My work as a psychoanalyst has often given me the opportunity to deal with bodies affected by an unstable environment and an uninterrupted, pathologic temporality. One of the symptoms of this temporality is consumption, the governing mode of relating to objects. While definite meaning continually escapes us, we can collect meaningfulness by purchasing, that is to say, representing objects as possessions.
In monetized societies, money is that which deprives us from the possibility of sharing.

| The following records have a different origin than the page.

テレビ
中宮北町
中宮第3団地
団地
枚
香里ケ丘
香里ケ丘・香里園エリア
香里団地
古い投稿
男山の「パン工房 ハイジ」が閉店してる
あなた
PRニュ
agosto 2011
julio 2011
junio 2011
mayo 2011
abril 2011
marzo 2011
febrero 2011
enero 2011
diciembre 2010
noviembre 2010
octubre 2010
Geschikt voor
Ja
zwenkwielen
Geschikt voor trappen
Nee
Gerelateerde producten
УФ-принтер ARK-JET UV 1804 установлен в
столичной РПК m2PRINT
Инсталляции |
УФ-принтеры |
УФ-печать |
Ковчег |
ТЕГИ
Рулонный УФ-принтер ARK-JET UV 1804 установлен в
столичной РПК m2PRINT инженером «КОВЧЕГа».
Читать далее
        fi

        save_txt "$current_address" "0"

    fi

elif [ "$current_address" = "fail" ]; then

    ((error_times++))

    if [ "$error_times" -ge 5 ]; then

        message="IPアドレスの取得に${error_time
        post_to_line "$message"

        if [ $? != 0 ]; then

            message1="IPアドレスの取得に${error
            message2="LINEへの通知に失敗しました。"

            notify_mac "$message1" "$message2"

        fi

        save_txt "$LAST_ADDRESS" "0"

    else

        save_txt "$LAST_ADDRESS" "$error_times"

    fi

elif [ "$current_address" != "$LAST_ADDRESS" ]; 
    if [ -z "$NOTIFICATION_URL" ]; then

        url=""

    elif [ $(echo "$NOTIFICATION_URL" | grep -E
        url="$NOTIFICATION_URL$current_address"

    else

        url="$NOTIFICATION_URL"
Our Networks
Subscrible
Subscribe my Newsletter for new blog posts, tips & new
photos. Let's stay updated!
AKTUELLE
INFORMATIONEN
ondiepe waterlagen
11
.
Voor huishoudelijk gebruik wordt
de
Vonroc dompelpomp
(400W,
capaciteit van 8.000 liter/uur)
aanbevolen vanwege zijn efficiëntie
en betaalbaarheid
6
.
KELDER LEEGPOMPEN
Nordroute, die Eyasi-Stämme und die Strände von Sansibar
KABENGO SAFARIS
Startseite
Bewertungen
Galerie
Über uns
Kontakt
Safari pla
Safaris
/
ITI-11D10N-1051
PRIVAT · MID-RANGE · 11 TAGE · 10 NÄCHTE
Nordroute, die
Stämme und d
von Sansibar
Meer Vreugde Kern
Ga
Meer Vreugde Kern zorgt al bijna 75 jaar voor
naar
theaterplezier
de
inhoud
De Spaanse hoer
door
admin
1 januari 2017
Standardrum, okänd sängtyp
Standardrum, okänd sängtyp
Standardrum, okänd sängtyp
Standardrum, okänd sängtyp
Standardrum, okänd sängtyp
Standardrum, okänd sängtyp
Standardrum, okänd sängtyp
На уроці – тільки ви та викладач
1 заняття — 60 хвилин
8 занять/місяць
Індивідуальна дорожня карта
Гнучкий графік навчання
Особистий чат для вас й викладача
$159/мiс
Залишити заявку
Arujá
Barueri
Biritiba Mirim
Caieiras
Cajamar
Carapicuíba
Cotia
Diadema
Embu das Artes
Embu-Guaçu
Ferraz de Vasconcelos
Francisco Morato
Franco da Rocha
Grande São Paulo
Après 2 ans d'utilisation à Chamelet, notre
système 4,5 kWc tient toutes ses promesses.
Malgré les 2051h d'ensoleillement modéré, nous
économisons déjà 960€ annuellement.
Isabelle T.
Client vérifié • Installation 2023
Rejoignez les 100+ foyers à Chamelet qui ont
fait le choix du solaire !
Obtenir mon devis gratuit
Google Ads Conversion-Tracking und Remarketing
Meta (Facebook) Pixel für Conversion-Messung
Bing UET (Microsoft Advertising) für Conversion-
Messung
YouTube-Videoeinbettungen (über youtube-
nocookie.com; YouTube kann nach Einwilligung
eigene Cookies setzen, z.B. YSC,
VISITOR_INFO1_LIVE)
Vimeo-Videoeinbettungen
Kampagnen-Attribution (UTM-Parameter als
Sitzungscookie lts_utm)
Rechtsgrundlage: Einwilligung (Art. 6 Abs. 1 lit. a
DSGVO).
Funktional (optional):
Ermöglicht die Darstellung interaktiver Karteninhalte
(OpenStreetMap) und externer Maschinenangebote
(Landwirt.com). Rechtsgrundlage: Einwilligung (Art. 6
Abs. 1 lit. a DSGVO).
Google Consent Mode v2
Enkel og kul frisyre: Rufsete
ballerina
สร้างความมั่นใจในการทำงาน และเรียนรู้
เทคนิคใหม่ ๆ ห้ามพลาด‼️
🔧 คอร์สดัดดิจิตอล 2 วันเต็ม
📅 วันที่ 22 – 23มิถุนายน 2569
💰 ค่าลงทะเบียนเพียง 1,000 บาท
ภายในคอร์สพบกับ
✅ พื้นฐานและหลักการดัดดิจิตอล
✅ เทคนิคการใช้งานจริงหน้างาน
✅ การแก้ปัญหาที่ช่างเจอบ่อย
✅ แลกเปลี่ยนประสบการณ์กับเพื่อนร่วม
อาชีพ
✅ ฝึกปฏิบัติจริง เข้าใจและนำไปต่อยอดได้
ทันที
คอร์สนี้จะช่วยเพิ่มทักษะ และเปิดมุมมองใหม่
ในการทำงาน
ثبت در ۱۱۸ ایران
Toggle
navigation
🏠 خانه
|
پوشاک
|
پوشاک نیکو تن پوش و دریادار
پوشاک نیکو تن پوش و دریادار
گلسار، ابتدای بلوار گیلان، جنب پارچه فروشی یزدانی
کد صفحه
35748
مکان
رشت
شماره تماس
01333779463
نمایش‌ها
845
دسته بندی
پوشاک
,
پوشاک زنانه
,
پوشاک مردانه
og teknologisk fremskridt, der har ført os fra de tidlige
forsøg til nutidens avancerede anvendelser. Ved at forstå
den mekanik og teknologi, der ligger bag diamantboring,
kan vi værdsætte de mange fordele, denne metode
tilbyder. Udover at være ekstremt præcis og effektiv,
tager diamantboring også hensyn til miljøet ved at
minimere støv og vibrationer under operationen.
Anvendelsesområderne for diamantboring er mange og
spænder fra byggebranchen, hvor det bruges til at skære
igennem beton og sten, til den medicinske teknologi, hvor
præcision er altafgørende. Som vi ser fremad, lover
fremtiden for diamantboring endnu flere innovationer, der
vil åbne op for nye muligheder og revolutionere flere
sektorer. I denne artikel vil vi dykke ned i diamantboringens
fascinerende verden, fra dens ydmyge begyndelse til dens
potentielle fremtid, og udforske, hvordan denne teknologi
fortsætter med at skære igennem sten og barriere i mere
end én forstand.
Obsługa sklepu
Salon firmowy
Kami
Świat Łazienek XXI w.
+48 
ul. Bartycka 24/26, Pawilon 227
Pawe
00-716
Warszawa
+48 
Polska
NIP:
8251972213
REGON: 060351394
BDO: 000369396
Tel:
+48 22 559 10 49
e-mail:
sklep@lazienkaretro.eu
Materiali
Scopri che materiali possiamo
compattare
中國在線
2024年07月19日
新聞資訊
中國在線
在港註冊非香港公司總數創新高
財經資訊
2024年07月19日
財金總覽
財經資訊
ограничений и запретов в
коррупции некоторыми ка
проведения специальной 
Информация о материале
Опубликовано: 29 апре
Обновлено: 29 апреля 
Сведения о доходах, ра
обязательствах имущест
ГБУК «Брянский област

Money implies private property and exclusion, which are contrary to the recognition of the Continous Body, so insisting upon the ideas of privacy and exclusivity becomes necessary to sustain the delusion of capitalism. That delusion consists in believing the speculative value of money to be a material reality.
The Age of Aquarius is the era of waste and recognition.
We are invited to recognize money and ourselves as waste containers.
Madness and consumption were showcased and problematized through the relation between my naked body and a dead octopus that I bought the morning of that same day in the Barcelona central market of La Boqueria, part of an ever-growing speculative food and touristic business that is connected to the “Barcelona brand” yet disconnected from the causes of speculation and its environmental consequences.
The Age of Aquarius was advertised as a performance of indeterminate length, starting at 5pm, October 3rd, during Barcelona Gallery Weekend. It took place in TPK, L’Hospitalet, in the building of a renowned school of fine arts. I occupied a 4m2 dark grey carpet where I stayed for approximately six hours during which there was barely any interaction with the witnesses. The most noticeable consequence was the scent of the decomposing body of the octopus after several hours of intense manipulation. Several witnesses complained about the action being disgusting or incomprehensible.